There is No Spoon - How Cassandra Shatters Relational Beliefs Held Dear
The world of NoSQL has moved ahead with tremendous speed. It has shattered Relational beliefs we held so dearly once upon a time. It is, in fact, a true innovation. Challenged with wrapping their head around this new super concept, Relational Junkies are having a hard time. But think again: how hard can it really be? All you need is an open mind and a good fireside chat. I can provide the latter. Can you bring the former?
The intended audience for this article are leaders/ business evangelists/ strategists/ decision makers. Developers who have already crossed the RDBMS-NOSQL bridge may derive some philosophical value though!
Is that a table? Is that a row? is that a column?
Are you the kind of person whose blood pressure returns to normal when you see this?
If you are, let me explain to you why this is no longer enough for the internet world.
Imagine an ad recommendation engine crawling through your browsing habits (3rd party cookies created from websites that you visit regularly).
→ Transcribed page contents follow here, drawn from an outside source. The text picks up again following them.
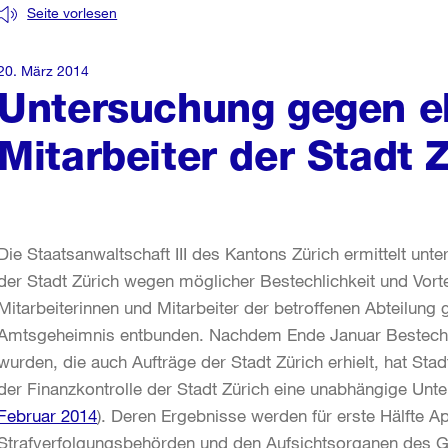
Seite vorlesen
20. März 2014
Untersuchung gegen e
Mitarbeiter der Stadt 
Die Staatsanwaltschaft III des Kantons Zürich ermittelt un
der Stadt Zürich wegen möglicher Bestechlichkeit und Vorte
Mitarbeiterinnen und Mitarbeiter der betroffenen Abteilung
Amtsgeheimnis entbunden. Nachdem Ende Januar Bestech
wurden, die auch Aufträge der Stadt Zürich erhielt, hat Stad
der Finanzkontrolle der Stadt Zürich eine unabhängige Unte
Februar 2014
). Deren Ergebnisse werden für erste Hälfte Ap
Strafverfolgungsbehörden und den Aufsichtsorganen des 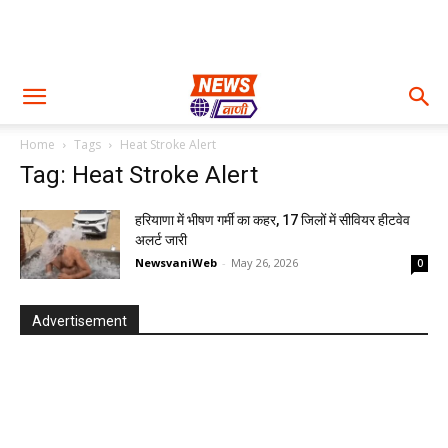
Home
Tags
Heat Stroke Alert
Tag: Heat Stroke Alert
हरियाणा में भीषण गर्मी का कहर, 17 जिलों में सीवियर हीटवेव
अलर्ट जारी
NewsvaniWeb
-
May 26, 2026
0
Advertisement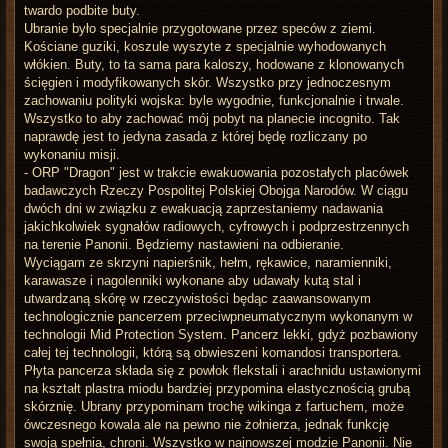
twardo podbite buty.
Ubranie było specjalnie przygotowane przez speców z ziemi.
Kościane guziki, koszule wyszyte z specjalnie wyhodowanych
włókien. Buty, to ta sama para kaloszy, hodowane z klonowanych
ścięgien i modyfikowanych skór. Wszystko przy jednoczesnym
zachowaniu polityki wojska: byle wygodnie, funkcjonalnie i trwale.
Wszystko to aby zachować mój pobyt na planecie incognito. Tak
naprawdę jest to jedyna zasada z której będę rozliczany po
wykonaniu misji.
- ORP "Dragon" jest w trakcie ewakuowania pozostałych placówek
badawczych Rzeczy Pospolitej Polskiej Obojga Narodów. W ciągu
dwóch dni w związku z ewakuacją zaprzestaniemy nadawania
jakichkolwiek sygnałów radiowych, cyfrowych i podprzestrzennych
na terenie Panonii. Będziemy nastawieni na odbieranie.
Wyciągam ze skrzyni napierśnik, hełm, rękawice, naramienniki,
karawasze i nagolenniki wykonane aby udawały kutą stal i
utwardzaną skórę w rzeczywistości będąc zaawansowanym
technologicznie pancerzem przeciwpneumatycznym wykonanym w
technologii Mid Protection System. Pancerz lekki, gdyż pozbawiony
całej tej technologii, którą są obwieszeni komandosi transportera.
Płyta pancerza składa się z powłok flekstali i arachnidu ustawionymi
na kształt plastra miodu bardziej przypomina elastycznością grubą
skórznię. Ubrany przypominam trochę wikinga z fartuchem, może
ówczesnego kowala ale na pewno nie żołnierza, jednak funkcję
swoją spełnia, chroni. Wszystko w najnowszej modzie Panonii. Nie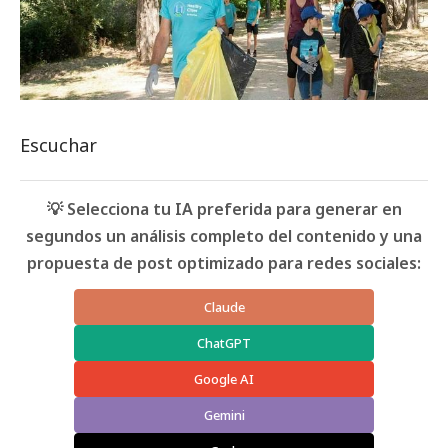
Escuchar
💡 Selecciona tu IA preferida para generar en
segundos un análisis completo del contenido y una
propuesta de post optimizado para redes sociales:
Claude
ChatGPT
Google AI
Gemini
It is collecting whatever data it can - about your hobbies and interests. This data is worth its weight in gold, as the key to monetization in the internet world is serving personalized content. However, there is absolutely no guarantee that all the fields above will be available for every website found. Sometimes, unexpected fields will be found (like "MAC address" or "products browsed") because there are always custom data fields exchanged between ad companies and host websites. The list of visited websites could be 1, 100 or 1000 or even millions. There will be comma separated strings. There will be statistics about those visits like frequency, click counts, wish list/ cart items, etc. There may be SO MUCH INFORMATION that boggles the mind - and good luck trying to fit that in a table like that. In addition to real time ad-serving, that crawler may also need to get all of that back, store it somewhere and feed it to a downstream system which then parses and makes sense of it. Do you think these applications will exchange the connection strings for a SQL Server or MySQL database? It will be more like one of the several No-SQL data stores.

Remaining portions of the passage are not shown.